Sastra juga tidak lepas dari unsur sejarah, sastra dapat menjadi jembatan penghubung dengan peristiwa yang tidak pernah bahkan tidak bisa ditemui di buku pelajaran sejarah. Karya sastra sering kali berangkat dari pengalaman pribadi pengarang atau fenomena sosial yang pernah terjadi di lingkungan masyarakat. Sesuai dengan ungkapan (Luxemburg, 1984: 23) bahwa  sastra dapat dipandang sebagai suatu gejala sosial.  Pengarang menceritakan kembali gejala sosial dengan cara yang lebih baru dan menghibur, selain itu penyampaian pesan dan gagasan dalam karya sastra selalu melibatkan pembaca untuk ikut serta di dalamnya. 

Salah satu novel yang membahas tentang gejala sosial, sebuah kronik penghidupan yaitu novel Namaku Alam karya Leila S. Chudori. Novel yang terbit tahun 2023 menceritakan tentang tokoh Alam yang terjebak dengan identitas “anak penghianat negara” karena ayahnya seorang eksil yang disebut sebagai simpatisan PKI. Di dalam novel diceritakan bagaimana Alam beserta saudari-saudarinya dihantui oleh ingatan sewaktu ayahnya dieksekusi dan penderitaan yang dialami oleh keluarganya karena ayah mereka adalah buron sehingga kerap diinterogasi. Dan dalam ingatan kakaknya, ibunya kerap kali mendapat tindak pelecehan saat berlangsungnya interogasi. Terdapat fakta di dalam novel bagaimana keluarga serta keturunan tahanan politik menjalani hidup yang berat dan penuh penderitaan yang selama ini tidak diketahui dan mungkin sengaja dihilangkan.

Apa yang dialami oleh tokoh Alam adalah sebuah representasi fakta sosial dalam sejarah Indonesia, bahkan hingga kini peristiwa itu masih hangat untuk dibicarakan. Beberapa fakta sosial mengenai keturunan tapol ialah :


Diskriminasi dari Lingkungan
Tokoh Alam kerap kali mendapat diskriminasi oleh orang-orang di sekitarnya. Mulai dari guru di sekolahnya hingga keluarga terdekat. Cibiran yang diterima Alam adalah “Anak PKI, anak penghianat negara, anak komunis”. Hal demikian benar adanya, penulis sempat melakukan wawancara dengan AS yang merupakan anak dari seorang penyintas 65 dan ia membenarkan hal tersebut.
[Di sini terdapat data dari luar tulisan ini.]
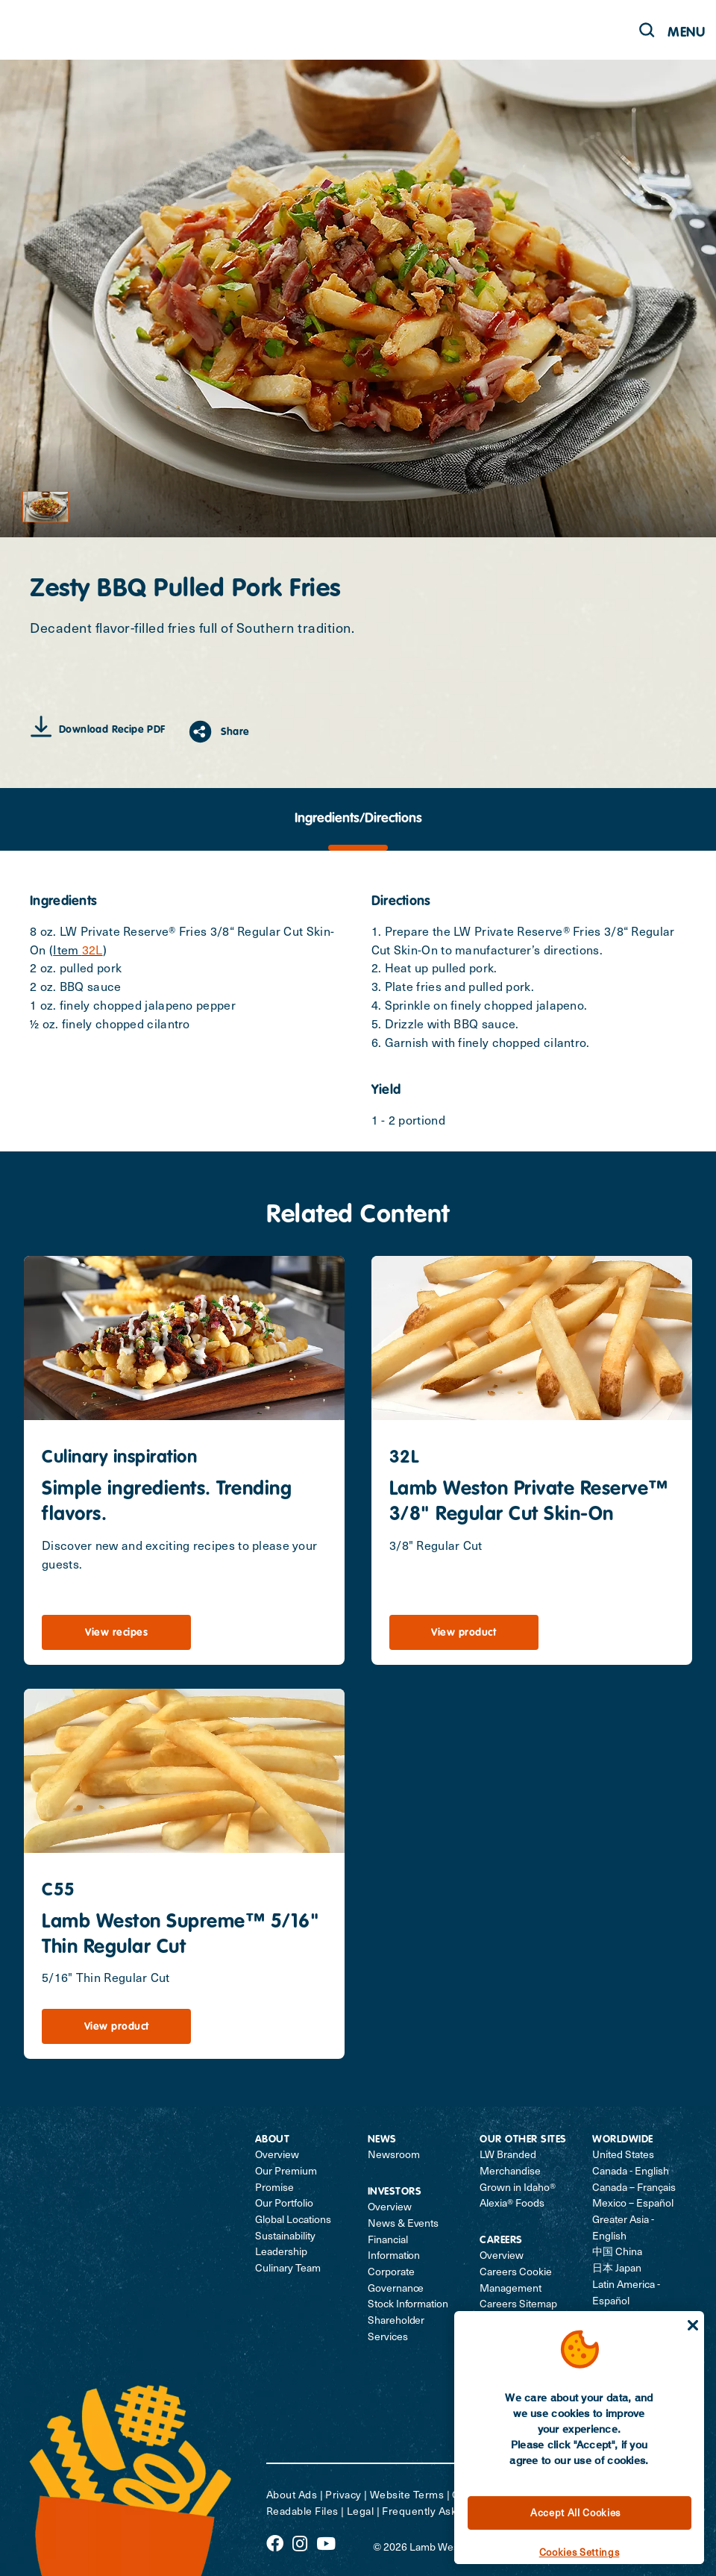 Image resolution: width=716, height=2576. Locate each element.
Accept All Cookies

AS menceritakan bagaimana ia selalu mendapat diskriminasi dari teman-temannya semasa duduk di bangku sekolah dasar, terutama setelah penayangan film G30S/PKI yang dibuat sesuai dengan selera orde baru. AS akan mendapat cibiran yang sama dengan tokoh Alam, “anak komunis, anak PKI”. Padahal AS lahir jauh dari terjadinya peristiwa itu namun ia tetap harus tumbuh dengan menanggung kesalahan yang tidak ia perbuat.


Pertikaian interindividu
Tokoh Alam kerap kali selalu merasakan kecemasan dan takut apabila ada orang yang bertanya tentang statusnya atau bahkan ketika ada yang membahas perihal sejarah. Hal tersebut juga dialami oleh AS, ia mengaku bahwa ia beserta saudara-saudaranya takut untuk bermimpi. Mereka telah patah dengan stigma keturunan merah tidak akan bisa menjadi apa-apa sampai tujuh turunan. Hal itu menyebabkan ia dan saudara-saudaranya hanya menyelesaikan pendidikan sampai sekolah dasar. 
 
Hingga kini stigma dosa turunan terhadap keturunan penyintas 65 masih dipelihara oleh beberapa Kalangan. Mereka menganggap bahwa keturunan penyintas masih menyebarkan ideologi komunis, dan terus menggaungkan kebencian terhadap negara. Mereka akan dianggap setanah air jika berhenti tidak melakukan kegiatan untuk menyebarkan informasi yang salah perihal peristiwa G30S PKI.